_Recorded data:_

((

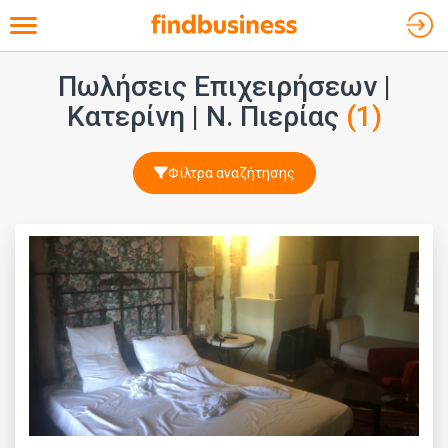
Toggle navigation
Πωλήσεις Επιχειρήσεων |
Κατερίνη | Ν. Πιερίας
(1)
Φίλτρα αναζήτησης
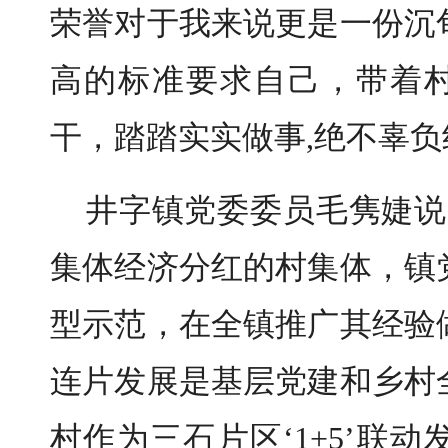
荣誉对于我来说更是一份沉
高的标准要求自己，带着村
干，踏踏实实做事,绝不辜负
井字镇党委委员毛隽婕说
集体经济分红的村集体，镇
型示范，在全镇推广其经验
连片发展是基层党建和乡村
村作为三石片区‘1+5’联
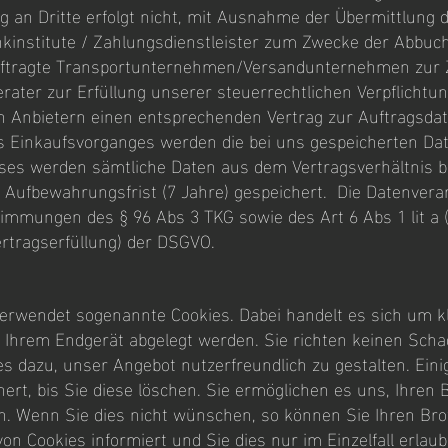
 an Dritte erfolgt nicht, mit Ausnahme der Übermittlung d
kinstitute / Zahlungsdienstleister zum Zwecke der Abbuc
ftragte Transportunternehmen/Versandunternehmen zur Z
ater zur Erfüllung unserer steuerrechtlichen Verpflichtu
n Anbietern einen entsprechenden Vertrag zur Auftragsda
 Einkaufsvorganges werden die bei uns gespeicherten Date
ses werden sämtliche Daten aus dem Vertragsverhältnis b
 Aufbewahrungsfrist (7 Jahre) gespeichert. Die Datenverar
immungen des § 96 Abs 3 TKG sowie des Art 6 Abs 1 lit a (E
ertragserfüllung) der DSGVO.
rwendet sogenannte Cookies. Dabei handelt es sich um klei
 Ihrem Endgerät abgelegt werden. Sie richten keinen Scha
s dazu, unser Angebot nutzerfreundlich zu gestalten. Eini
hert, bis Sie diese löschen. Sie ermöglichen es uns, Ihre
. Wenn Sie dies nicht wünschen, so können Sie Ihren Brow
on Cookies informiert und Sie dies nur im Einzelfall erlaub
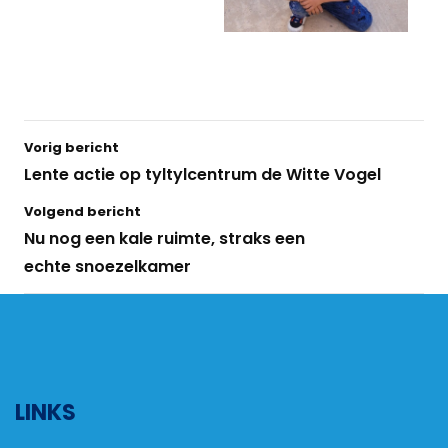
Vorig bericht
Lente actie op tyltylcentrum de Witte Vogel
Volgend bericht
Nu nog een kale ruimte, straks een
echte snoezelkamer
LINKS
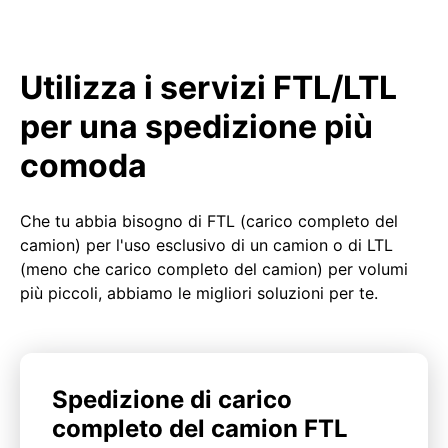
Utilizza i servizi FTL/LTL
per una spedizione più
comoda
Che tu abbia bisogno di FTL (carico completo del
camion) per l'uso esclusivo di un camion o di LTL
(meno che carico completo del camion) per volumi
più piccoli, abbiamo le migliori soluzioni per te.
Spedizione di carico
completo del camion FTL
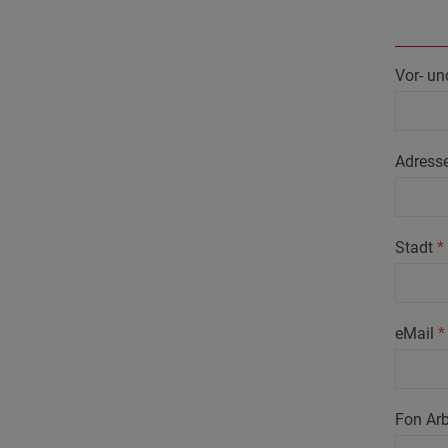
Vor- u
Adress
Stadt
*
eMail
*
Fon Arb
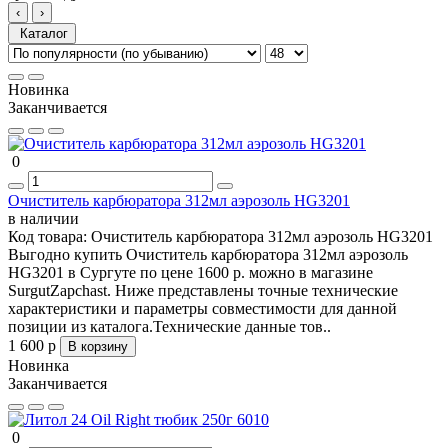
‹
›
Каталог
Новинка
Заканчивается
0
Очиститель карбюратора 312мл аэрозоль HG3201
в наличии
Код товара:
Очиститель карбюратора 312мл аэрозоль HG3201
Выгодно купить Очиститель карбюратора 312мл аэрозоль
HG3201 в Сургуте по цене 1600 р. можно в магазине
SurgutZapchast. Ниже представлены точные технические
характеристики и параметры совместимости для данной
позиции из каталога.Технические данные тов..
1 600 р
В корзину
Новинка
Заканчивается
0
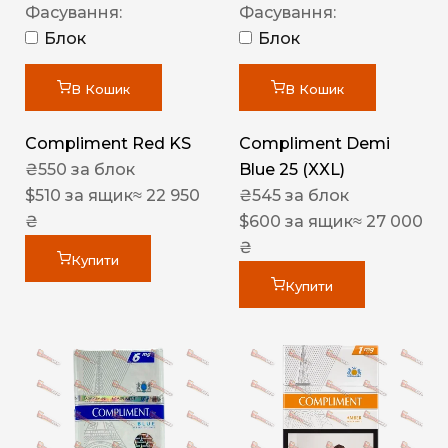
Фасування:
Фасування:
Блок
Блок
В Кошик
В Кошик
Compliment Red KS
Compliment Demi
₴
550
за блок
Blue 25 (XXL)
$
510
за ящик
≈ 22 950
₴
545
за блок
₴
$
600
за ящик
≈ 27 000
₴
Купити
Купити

))
((

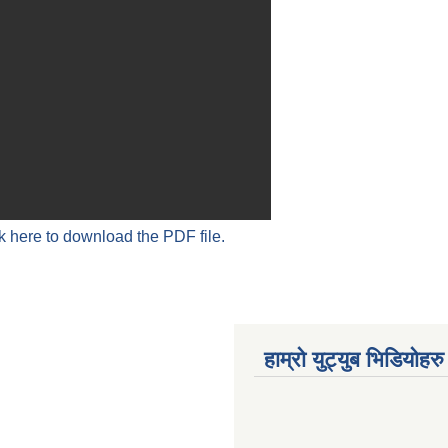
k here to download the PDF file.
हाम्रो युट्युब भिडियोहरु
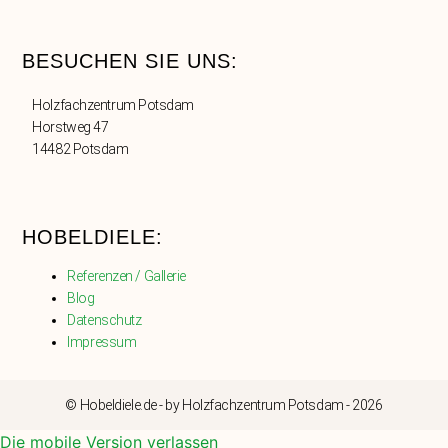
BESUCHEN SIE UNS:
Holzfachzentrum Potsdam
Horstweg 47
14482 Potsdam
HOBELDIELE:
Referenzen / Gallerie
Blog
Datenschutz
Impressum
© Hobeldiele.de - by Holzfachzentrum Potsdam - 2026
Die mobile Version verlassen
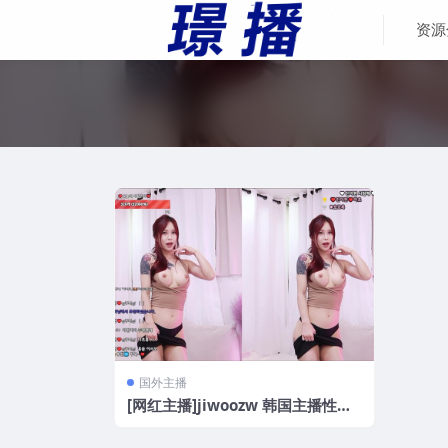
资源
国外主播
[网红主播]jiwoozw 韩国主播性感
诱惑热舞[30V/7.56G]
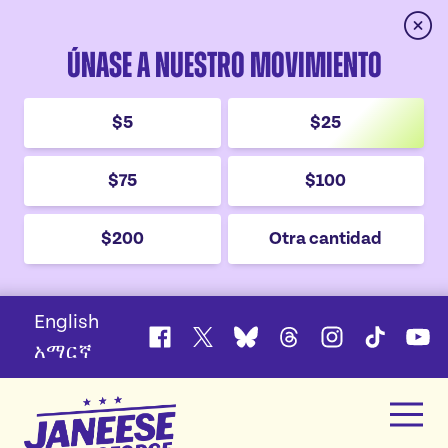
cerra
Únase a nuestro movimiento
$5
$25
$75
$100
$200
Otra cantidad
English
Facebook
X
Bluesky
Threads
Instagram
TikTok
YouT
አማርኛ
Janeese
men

))
((

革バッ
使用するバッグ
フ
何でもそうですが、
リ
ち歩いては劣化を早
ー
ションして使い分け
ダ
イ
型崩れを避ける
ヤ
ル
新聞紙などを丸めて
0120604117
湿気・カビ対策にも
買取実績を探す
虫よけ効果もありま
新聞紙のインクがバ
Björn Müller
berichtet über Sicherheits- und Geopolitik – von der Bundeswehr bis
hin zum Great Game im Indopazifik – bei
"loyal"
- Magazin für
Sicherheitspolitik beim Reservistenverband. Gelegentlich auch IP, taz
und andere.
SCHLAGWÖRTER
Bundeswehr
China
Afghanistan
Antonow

))

From the records above, return each line that has the string "nicht".

 an Dritte erfolgt nicht, mit Ausnahme der Übermittlung d
. Wenn Sie dies nicht wünschen, so können Sie Ihren Brow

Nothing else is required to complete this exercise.